Laser interference photoetching is an important method of manufacturing micro or nano-scale array device by exposing a photosensitive substrate using periodical diagram generated by interference between two or more laser beams. This photoetching technology is mainly applied in manufacturing devices which has a feature size lower than subwavelength such as hole array/matrix, spot array/matrix, pillar array/matrix, grating and micro-lens array etc., which have a wide application in national defense, civil engineering and scientific research etc.
Recently, some important engineering systems such as large astronomical telescope, laser ignition system for inertial confinement nuclear fusion and photoetching system etc., have an increasing demanded for size, grid density and precision, and grating manufacturing is developing towards meter-scaled size, nano-scaled precision and grid density of sub-10^4, and manufacturing gratings which have large size, high precision and high grid density has becoming a problem of main concern which needs to be solved. Conventional manufacturing technique mainly includes mechanical scratching, laser direct writing, and mechanical splicing, etc. The mechanical scratching has the disadvantages of poor precision in large-size processing, long periodical of processing, and ghost line present in processed gratings etc.
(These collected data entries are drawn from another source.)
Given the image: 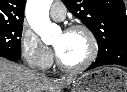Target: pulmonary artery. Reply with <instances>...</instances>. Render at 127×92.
<instances>
[{"label":"pulmonary artery","instance_id":"1","mask_svg":"<svg viewBox=\"0 0 127 92\" xmlns=\"http://www.w3.org/2000/svg\"><path fill=\"white\" fill-rule=\"evenodd\" d=\"M50 16L55 20H63L66 15V9L60 1H55L49 10Z\"/></svg>","mask_w":127,"mask_h":92}]
</instances>
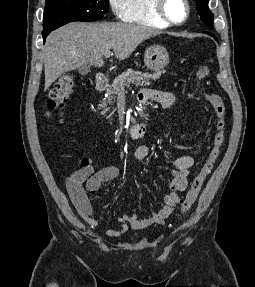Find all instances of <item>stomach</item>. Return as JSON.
I'll return each mask as SVG.
<instances>
[{
    "label": "stomach",
    "instance_id": "1",
    "mask_svg": "<svg viewBox=\"0 0 255 287\" xmlns=\"http://www.w3.org/2000/svg\"><path fill=\"white\" fill-rule=\"evenodd\" d=\"M144 64L148 70H153V72L163 70L164 66L169 64V54L166 48L159 46V44H153V46L146 48L144 52Z\"/></svg>",
    "mask_w": 255,
    "mask_h": 287
}]
</instances>
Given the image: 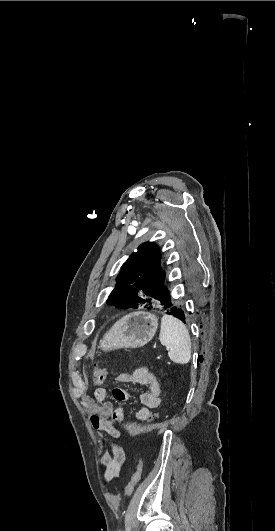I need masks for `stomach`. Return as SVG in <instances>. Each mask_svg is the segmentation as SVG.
I'll use <instances>...</instances> for the list:
<instances>
[{"label":"stomach","instance_id":"stomach-1","mask_svg":"<svg viewBox=\"0 0 275 531\" xmlns=\"http://www.w3.org/2000/svg\"><path fill=\"white\" fill-rule=\"evenodd\" d=\"M158 329V317L146 311H136L116 321L100 341L101 351L137 349L152 341Z\"/></svg>","mask_w":275,"mask_h":531}]
</instances>
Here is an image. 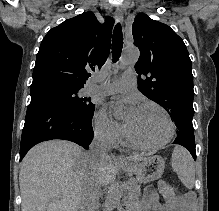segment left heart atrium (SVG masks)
<instances>
[{
    "instance_id": "1",
    "label": "left heart atrium",
    "mask_w": 219,
    "mask_h": 211,
    "mask_svg": "<svg viewBox=\"0 0 219 211\" xmlns=\"http://www.w3.org/2000/svg\"><path fill=\"white\" fill-rule=\"evenodd\" d=\"M121 103H113L110 106L111 111H115ZM124 104L126 105V114H125V122L127 123L132 119V117L135 115L137 111V106L135 104L134 99L129 98L124 101Z\"/></svg>"
}]
</instances>
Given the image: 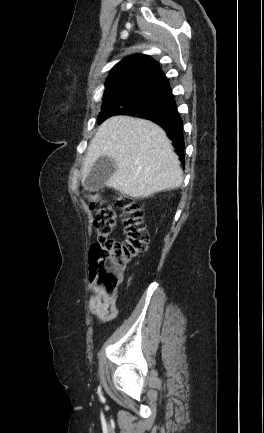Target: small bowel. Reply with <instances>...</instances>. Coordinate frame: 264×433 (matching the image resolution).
Returning a JSON list of instances; mask_svg holds the SVG:
<instances>
[{"mask_svg":"<svg viewBox=\"0 0 264 433\" xmlns=\"http://www.w3.org/2000/svg\"><path fill=\"white\" fill-rule=\"evenodd\" d=\"M89 287L92 291L89 300L90 313L102 322L114 320L119 314L116 306V296H106L94 281L90 282Z\"/></svg>","mask_w":264,"mask_h":433,"instance_id":"small-bowel-1","label":"small bowel"}]
</instances>
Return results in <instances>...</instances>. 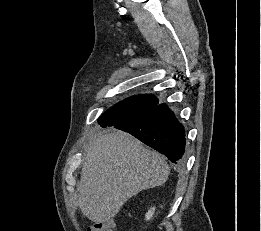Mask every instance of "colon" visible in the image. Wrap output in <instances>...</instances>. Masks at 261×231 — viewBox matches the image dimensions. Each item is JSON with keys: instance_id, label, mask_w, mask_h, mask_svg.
Listing matches in <instances>:
<instances>
[{"instance_id": "obj_1", "label": "colon", "mask_w": 261, "mask_h": 231, "mask_svg": "<svg viewBox=\"0 0 261 231\" xmlns=\"http://www.w3.org/2000/svg\"><path fill=\"white\" fill-rule=\"evenodd\" d=\"M113 228V220L112 219H105L99 222H96L91 231H112Z\"/></svg>"}]
</instances>
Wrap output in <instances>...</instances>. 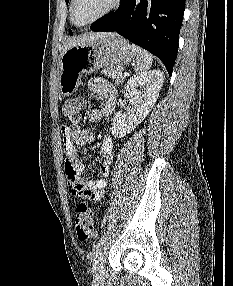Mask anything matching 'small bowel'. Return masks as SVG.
Here are the masks:
<instances>
[{
	"label": "small bowel",
	"mask_w": 233,
	"mask_h": 286,
	"mask_svg": "<svg viewBox=\"0 0 233 286\" xmlns=\"http://www.w3.org/2000/svg\"><path fill=\"white\" fill-rule=\"evenodd\" d=\"M88 90L102 99L101 106L90 111L89 121L95 123L104 117L111 116L115 110L116 89L109 82L101 78H94L90 80ZM62 138L63 150L66 156L64 168L70 192L82 199H100L107 185V177L114 156L111 138L105 136L102 141L99 150L100 167L97 176L93 179H87L82 176L86 165L80 159L77 150L78 146L89 144L94 140L93 131L80 126H63Z\"/></svg>",
	"instance_id": "small-bowel-1"
}]
</instances>
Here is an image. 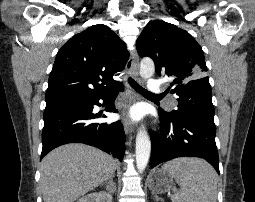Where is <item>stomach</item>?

The laser direct writing has the disadvantages of poor precision in large-size processing and long periodical of processing etc. The mechanical splicing has the disadvantages of poor precision of splicing, complicated splicing process and high cost etc. Thus it is difficult to use these techniques to achieve the above mentioned quality. In contrast, laser interference photoetching or holographic photoetching has advantages of high grid density and high precision in large-size process and short processing cycle etc. in manufacturing grating of the above-mentioned high quality, therefore, laser interference photoetching is gradually becoming the mainstream technology in manufacturing grating of large-size and high precision. The development of laser interference photoetching system is a major difficulty in laser interference photoetching applicable in manufacturing grating of large-size and high precision, and the development of laser interference photoetching system of high precision is really high technology. With respect to the development of laser interference photoetching system of high precision, major large companies or corporations and research institutes in the art have exerted lots of efforts. Image locking of high speed and high precision is a key technology which directly determines the precision of image locking. Many scientific institutes have made developments in this field, some of which have been disclosed in patents.
One patent of MIT, i.e., U.S. Pat. No. 5,142,385 discloses a laser interference photoetching system which comprises a image locking device which performs image locking through phase modulation of beams with an electro-optic phase modulator, but the electro-optic phase modulator has the disadvantages of low speed of phase modulation, low precision of modulation and narrow range of modulation, which is difficult to meet the requirements for image locking of high precision.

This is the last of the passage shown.